8 thoughts on “Let’s Talk about Faith, not Religion; God is the Great Whatever”

  1. Katia, thanks so much for joining the Faith Unboxed conversation and encouraging others to do so. I’m high-fiving you in spirit! All cheer, M

  2. Hi Katia!

    Love it, love it, love it! Thank you so much for posting Martha Woodroof’s writing on this subject. I laughed when I read her phrase “God’s relatives,” as in…only one son? Fortunately I believe in the idea that we are all Our Maker’s Daughters and Sons.

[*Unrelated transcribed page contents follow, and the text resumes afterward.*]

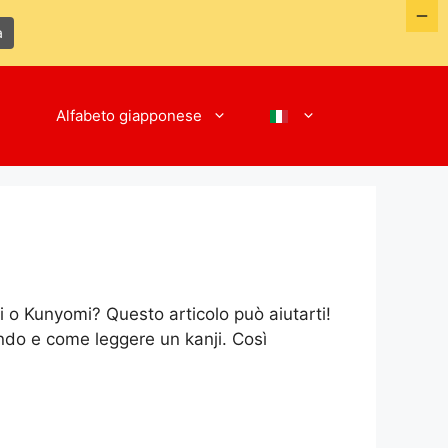
a
Alfabeto giapponese
 o Kunyomi? Questo articolo può aiutarti!
ndo e come leggere un kanji. Così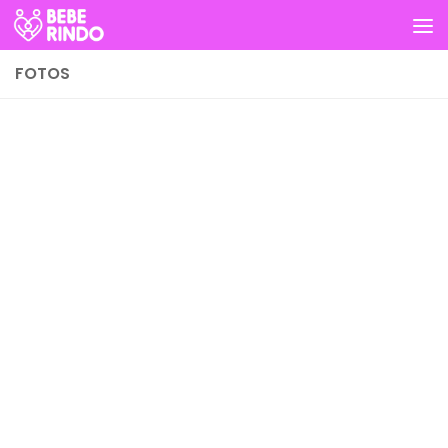
Skip to content
FOTOS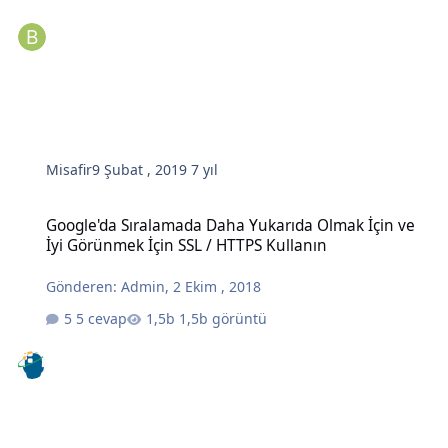
Misafir
9 Şubat , 2019
7 yıl
Google'da Sıralamada Daha Yukarıda Olmak İçin ve İyi Görünmek İç
Google'da Sıralamada Daha Yukarıda Olmak İçin ve
İyi Görünmek İçin SSL / HTTPS Kullanın
Gönderen:
Admin
,
2 Ekim , 2018
5 cevap
1,5b görüntü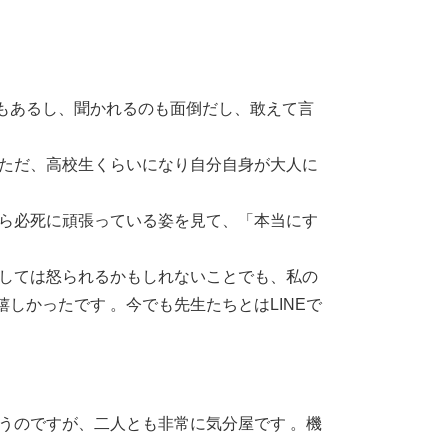
もあるし、聞かれるのも面倒だし、敢えて言
。ただ、高校生くらいになり自分自身が大人に
がら必死に頑張っている姿を見て、「本当にす
としては怒られるかもしれないことでも、私の
かったです 。今でも先生たちとはLINEで
うのですが、二人とも非常に気分屋です 。機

    Like many, I’ve come to a point where whatever someone’s theological choices are, it really don’t seem to matter in the face of actions that are cruel, intentionally rude, or unkind. I care more about the conscious desire to be kind, and to refrain from cruelty, than I do about someone’s choice of religion.

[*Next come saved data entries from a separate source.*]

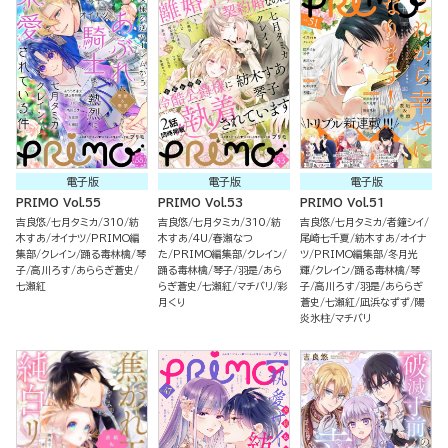
電子版
電子版
電子版
PRIMO Vol.55
PRIMO Vol.53
PRIMO Vol.51
吉良悠
七月タミカ
310
紡
吉良悠
七月タミカ
310
紡
吉良悠
七月タミカ
者鐘シイ
木すあ
オイナツ
PRIMO編
木すあ
4U
春瀬なつ
尾崎七千夏
紡木すあ
オイナ
集部
クレイン
踊る毒林檎
琴
た
PRIMO編集部
クレイン
ツ
PRIMO編集部
冬月光
子
高川ろす
あららぎ蒼史
踊る毒林檎
琴子
羽是
あら
輝
クレイン
踊る毒林檎
琴
七瀬紅
らぎ蒼史
七瀬紅
マチバリ
彩
子
高川ろす
羽是
あららぎ
月くり
蒼史
七瀬紅
凪浜なずず
陽
炎氷柱
マチバリ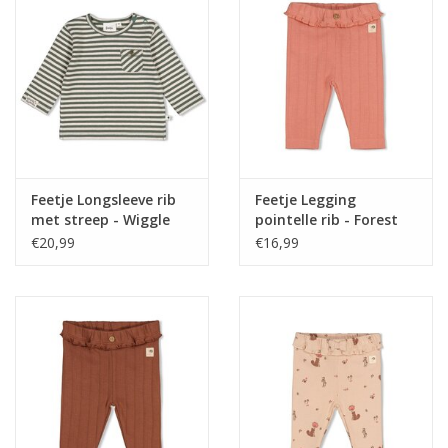
Feetje Longsleeve rib
Feetje Legging
met streep - Wiggle
pointelle rib - Forest
and Waddle Groen
Garden Roze
€20,99
€16,99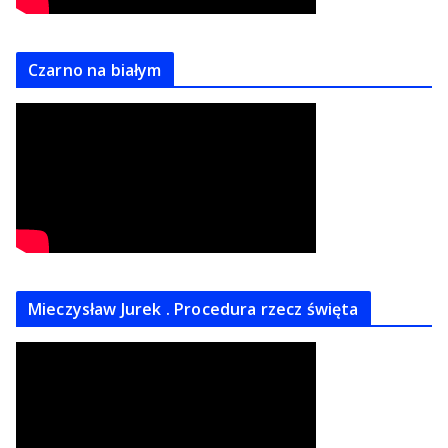
Czarno na białym
Mieczysław Jurek . Procedura rzecz święta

    There is certainly enough suffering going on in the world that we ought not be too concerned about that elusive thing called “truth.” Part of me is pretty weary of the “spiritual” bickering, the “I’m right and you are wrong” thing.

    The “Great Whatever” hasn’t described itself, it’s we who have given it names and qualities.
    I try, as hard as I can, while migrating between the pitfalls we all encounter, to remember that we are all part of the same family.

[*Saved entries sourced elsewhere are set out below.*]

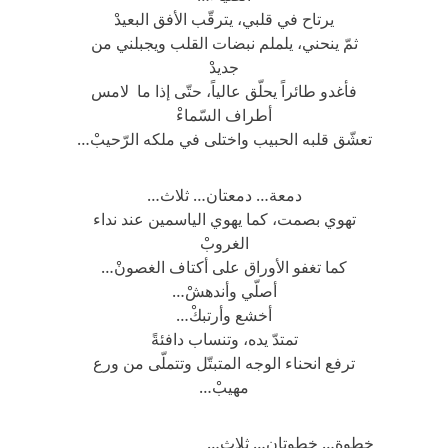
يرتاح في قلبي، يترقّب الأفق البعيدْ
ثمّ ينحني، يلملم نبضات القلب ويجبلني من
جديدْ
فأغدو طائراً يحلّق عالياً، حتّى إذا ما لامس
أطراف السّماءْ
تعشّق قلبه الحبيب واختلى في ملكه الرّحيبْ…
دمعة… دمعتان… ثلاث…
تهوي بصمت، كما يهوي الياسمين عند نداء
الغروبْ
كما تغفو الأوراق على أكتاف الغصونْ…
أصلّي وأندهشْ…
أخشع وأرتبكْ…
تمتدّ يده، وتنساب دافئةً
ترفع انحناء الوجه المتبتّل وتتملّى من ورع
مهيبْ…
خطوة… خطوتان… ثلاث…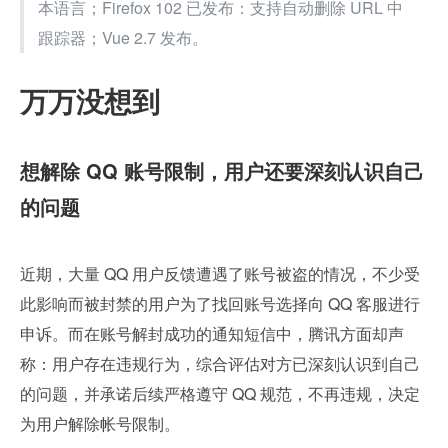
本语言；Firefox 102 已发布：支持自动删除 URL 中
跟踪器；Vue 2.7 发布。
万万没想到
想解除 QQ 账号限制，用户还要深刻认识自己
的问题
近期，大量 QQ 用户反馈遭遇了账号被盗的情况，不少受
此影响而被封禁的用户为了找回账号选择向 QQ 客服进行
申诉。而在账号解封成功的通知短信中，腾讯方面却声
称：用户存在违规行为，综合评估对方已深刻认识到自己
的问题，并承诺后续严格遵守 QQ 规范，不再违规，决定
为用户解除帐号限制。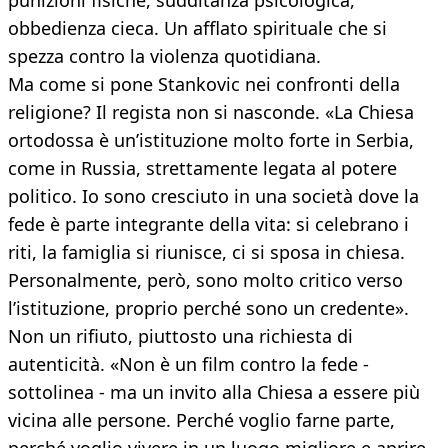
punizioni fisiche, sudditanza psicologica,
obbedienza cieca. Un afflato spirituale che si
spezza contro la violenza quotidiana.
Ma come si pone Stankovic nei confronti della
religione? Il regista non si nasconde. «La Chiesa
ortodossa è un’istituzione molto forte in Serbia,
come in Russia, strettamente legata al potere
politico. Io sono cresciuto in una società dove la
fede è parte integrante della vita: si celebrano i
riti, la famiglia si riunisce, ci si sposa in chiesa.
Personalmente, però, sono molto critico verso
l’istituzione, proprio perché sono un credente».
Non un rifiuto, piuttosto una richiesta di
autenticità. «Non è un film contro la fede -
sottolinea - ma un invito alla Chiesa a essere più
vicina alle persone. Perché voglio farne parte,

    I may use the word “Christian,” as in Goddess-Pagan-Christian, to describe myself, but that doesn’t mean that I belong to a church, it just means that I respond to the beauty and power of the Sacred Feminine, just as I respond to Jesus’ wonderful teachings.

    Jennifer Reif
    “The Holy Book of Mary Magdalene”

  3. Like many, I’ve come to a point where whatever someone’s theological choices are, it really doesn’t seem to matter in the face of actions that are cruel, intentionally rude, or unkind. I care more about the conscious desire to be kind, and to refrain from cruelty, than I do about someone’s choice of religion.

  4. Dear Jennifer:

    I agree, I agree! You say it so poetically, “I respond to the beauty and power of the Sacred Feminine, just as I respond to Jesus…”

    Sing it sistah.



  5. When one begins to define God, one limits God by the very definition. When we imagine what God is, in our own minds, we create God in our own image, limited by our own imaginings that we attribute to Him. God is transcendent – He/She is far beyond what we know, what we believe, what we imagine, what we conceive. Faith is believe in that which is unseen and cannot be proven. Spirituality is the connection between the individual – the soul, and what feeds, empowers, energizes, and maintains the soul. Man exists in the temporal plane for a given amount of time that varies per individual, then transitions into a new existence which we are incapable of intellectually comprehending. We measure our lives in linear time, but the measure our existence is timeless. God simply is. God has always been, and God will always be. The key to faith and spirituality is understanding that our connection to God is an eternal one – but our awareness of that connection is one we must seek, must establish, and must maintain.

  6. I am on a journey that has lasted a lifetime. I began in a family full of Southern Baptist preachers and missionaries. Back then (early 50’s) That church was mainline Christian, but has grown more and more fundamentalist and conservative as time went on. 30 years ago I married and joined another Protestant denomination that is more flexible and is able to discuss ideas like those presented by Martha Woodroof. I have grown happier as my faith has become more and more inclusive. I have had more love for people and stronger faith in G_d in all G_d’s guises. Thank you Martha and Katia for giving us this forum.

  7. The more we of mankind get to know and understand ourselves the more we will get to know about God the great Whatever.